Mesmo sendo um tema aparentemente “simples”, ele é recheado de complexidades, achismos e ruídos. Por isso, há sempre mais para aprender e se aperfeiçoar. A prova disso veio ao participar do Grupo de Estudos (GE) em Comunicação Consciente da ABRH-SP: avaliamos nossa própria comunicação, como ela é percebida pelos outros e como, sem consciência, ela pode afetar profundamente a saúde mental das pessoas ao nosso redor.

O GE, realizado no primeiro semestre de 2025, teve encontros online liderados por Ana Elisa Moreira Ferreira, Maria Edna S. Lima e Lígia Velozo. Um dos temas discutidos foi a relação entre comunicação e os riscos psicossociais reconhecidos na atualização da NR1 (Norma Regulamentadora 1), que passou a incluir formalmente esse problema no Programa de Gerenciamento de Riscos (PGR), em consonância com a norma internacional ISO 45003.

Esse debate se mostra urgente. Segundo dados do Ministério da Previdência Social, o Brasil registrou 472.328 afastamentos do trabalho por transtornos mentais em 2024, um aumento de 68% em relação ao ano anterior. É o maior número da última década.

Entre os nove fatores de risco psicossocial listados no “Guia de Informações sobre os Fatores de Riscos Psicossociais Relacionados ao Trabalho”, cinco podem estar ligados a falhas de comunicação, de acordo com alguns exemplos indicados pelo GE, sempre lembrando que há vários outros associados à questão:

– Falta de clareza de papel, como linguagem vaga, instruções genéricas, ausência de alinhamento.

– Falta de reconhecimento, como comunicação negligente ou indiferente ao esforço.

– Exigências contraditórias, como informações desconexas, ruído entre setores ou líderes.

– Violência e assédio, como perfis de comunicação agressiva, passivo-agressiva, micro agressões.

– Omissão da liderança, que se manifesta na ausência de escuta ativa e de empatia, falta de retorno consistente e de feedback construtivo, entre outros aspectos que ultrapassam a esfera da comunicação. 

Conforme salientaram as coordenadoras do GE, quando a comunicação exige, mas não acolhe, abrimos caminho para o burnout. Quando falta clareza, fomentamos a ansiedade. Quando ideias são silenciadas, plantamos o desengajamento. A incoerência entre discurso e prática contamina a confiança e mina as relações. Ambientes onde não podemos falar nos adoecem.
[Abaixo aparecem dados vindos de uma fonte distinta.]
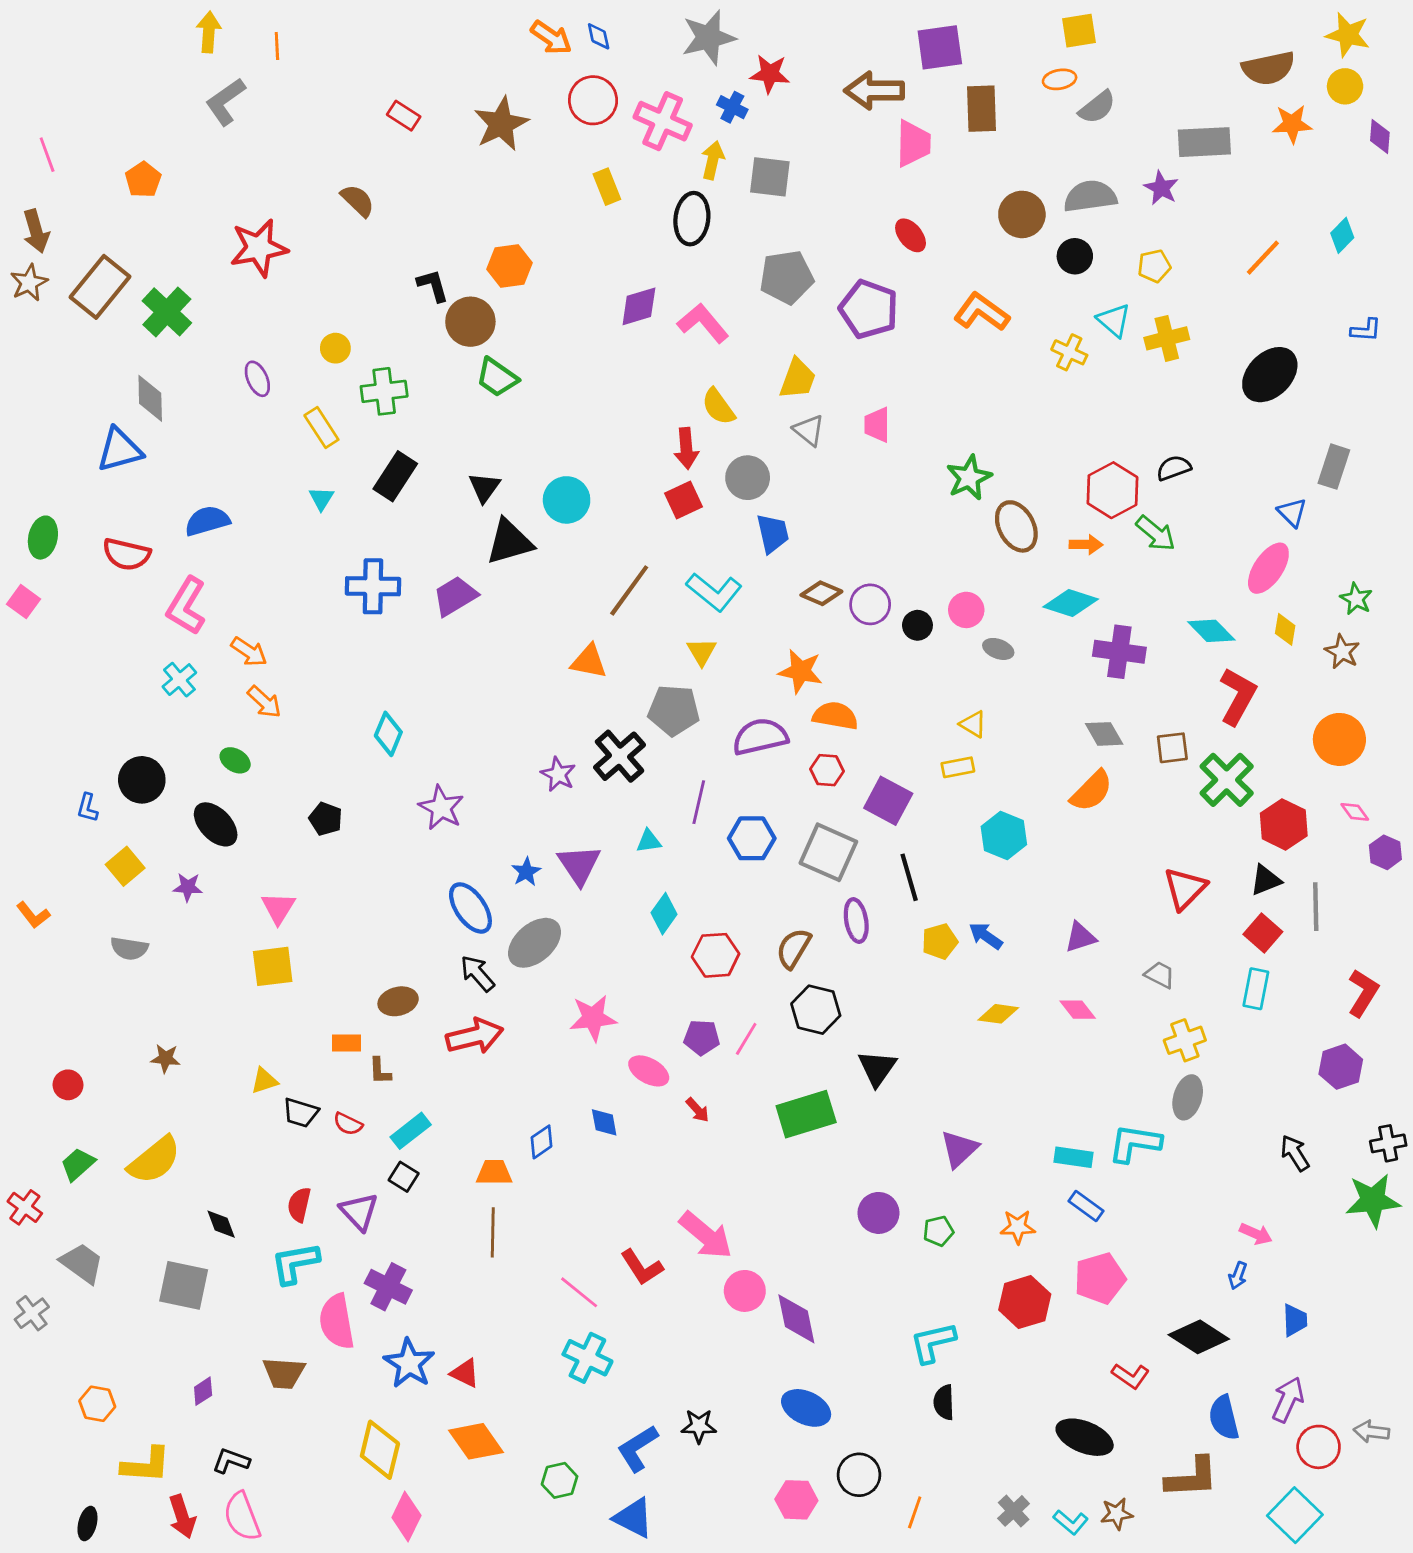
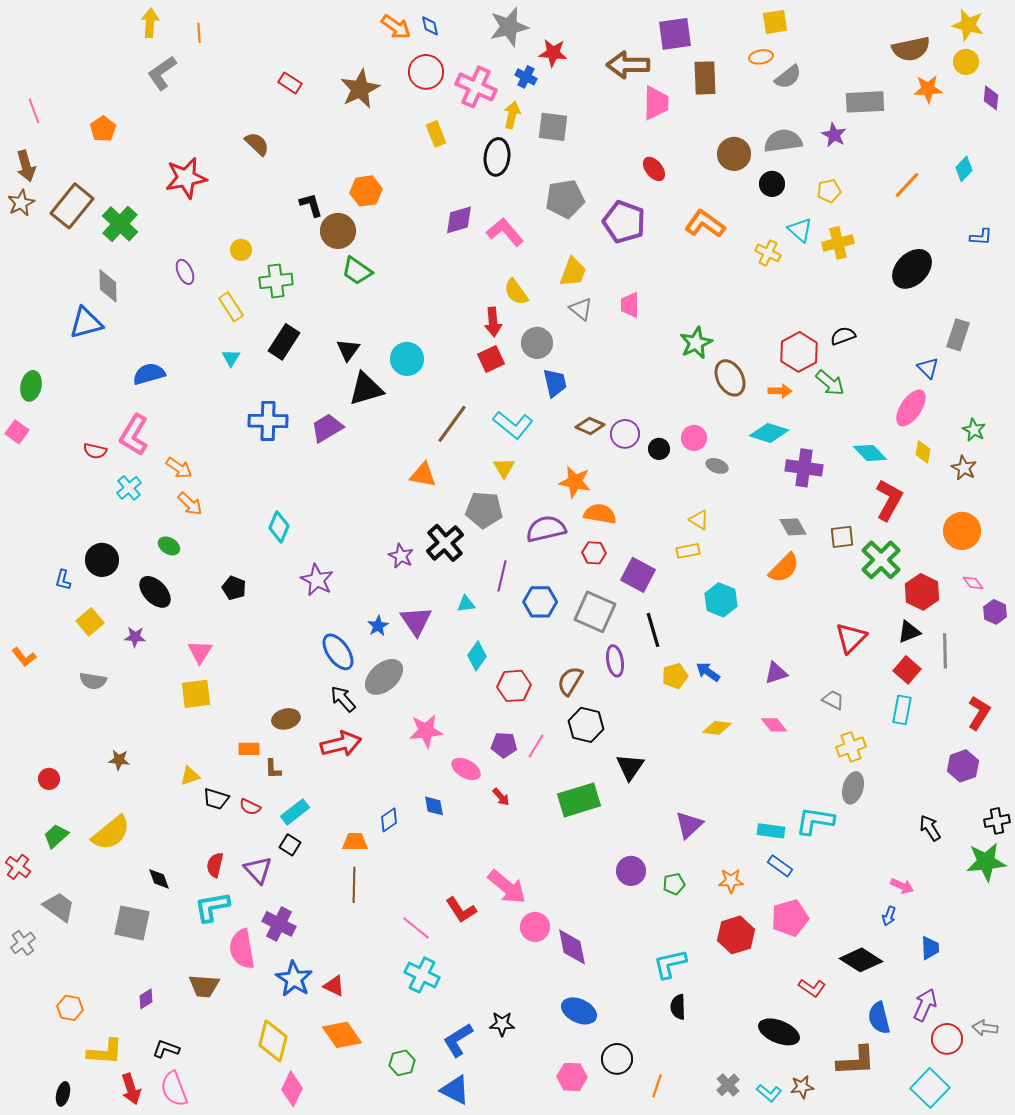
red semicircle: (126, 554) -> (95, 451), moved, size x0.7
Esse panorama também ecoa na tese de doutorado da Escola de Enfermagem de Ribeirão Preto/USP (2023) de Thaísa Mara Leal Cintra, advogada com formação em Direito, Gestão em Saúde e Psicologia Organizacional. Sua pesquisa resultou em um Projeto de Lei focado na prevenção no ambiente de trabalho para regulamentar os riscos psicossociais no Brasil, defendendo que a NR1 incorpore com mais clareza essa questão, por meio de metodologias específicas. Embora sua proposta tenha influenciado a atual NR1, ela considera que a norma segue genérica e insuficiente.
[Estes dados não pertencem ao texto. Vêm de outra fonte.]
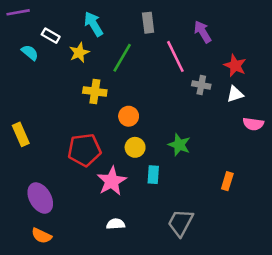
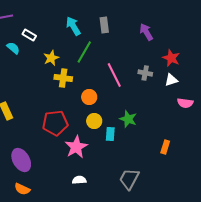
cyan arrow: (94, 24) -> (73, 26), moved
yellow star: (79, 53) -> (51, 58), moved
pink line: (175, 56) -> (114, 75), moved
cyan rectangle: (153, 175) -> (110, 134), moved

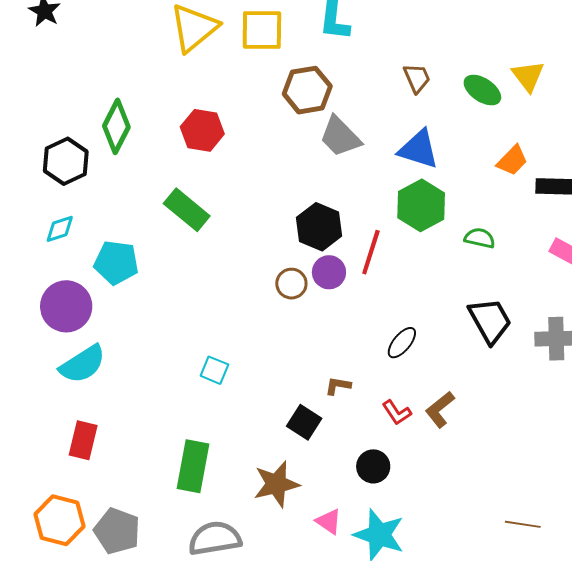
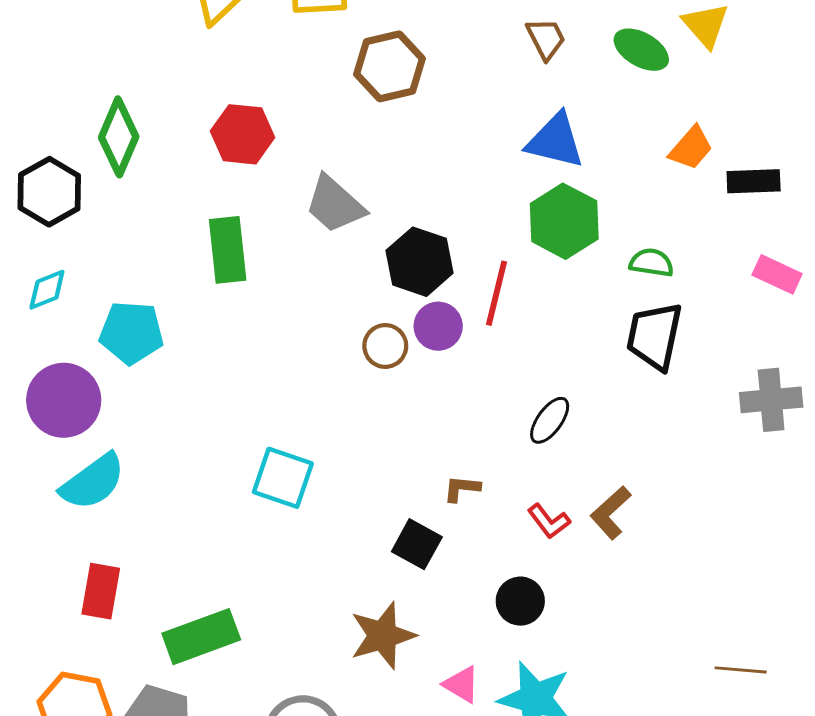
gray trapezoid: (340, 137) -> (335, 204), moved
green rectangle: (187, 210) -> (228, 250), turned 48
black trapezoid: (490, 321) -> (654, 336), moved, turned -135
cyan square: (214, 370) -> (283, 478), size x1.5
green rectangle: (193, 466) -> (201, 637), moved, turned 63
A tese da advogada, especializada em Direito do Trabalho, também enfatiza a importância do uso de instrumentos de diagnóstico e gerenciamento de risco relacionados à saúde mental já validados cientificamente e traduzidos para mais de 80 países – trazer isso para o Brasil é um dos seus projetos já em andamento. 

Thaísa destaca ainda que a NR1, na essência, trata da gestão do relacionamento e defende que, sem uma comunicação clara e estruturada, nenhuma ação preventiva é sustentável. Não é à toa que ela também se especializou em Comunicação Não Violenta. Na sua opinião, a comunicação é base para capacitar lideranças, sensibilizar trabalhadores, superar resistências e garantir a adesão das equipes, conectando dados, evidências e decisões no contexto do gerenciamento de riscos.
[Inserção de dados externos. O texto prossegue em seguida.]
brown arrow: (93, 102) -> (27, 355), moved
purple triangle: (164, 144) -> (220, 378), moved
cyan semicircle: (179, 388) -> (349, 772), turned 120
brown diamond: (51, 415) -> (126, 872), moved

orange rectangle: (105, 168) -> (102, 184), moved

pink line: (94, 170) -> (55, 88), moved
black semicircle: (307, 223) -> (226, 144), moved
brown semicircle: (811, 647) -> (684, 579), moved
O Relatório Mundial da Felicidade no Trabalho também reforça isso: empresas com lideranças que se comunicam com empatia e propõem um propósito claro promovem ambientes mais felizes, produtivos e sustentáveis. A comunicação é o cimento invisível que mantém essa estrutura de pé.

Comunicar-se com consciência não é um detalhe. É uma prática diária que pode salvar relações, fortalecer culturas e proteger vidas – dentro e fora do trabalho.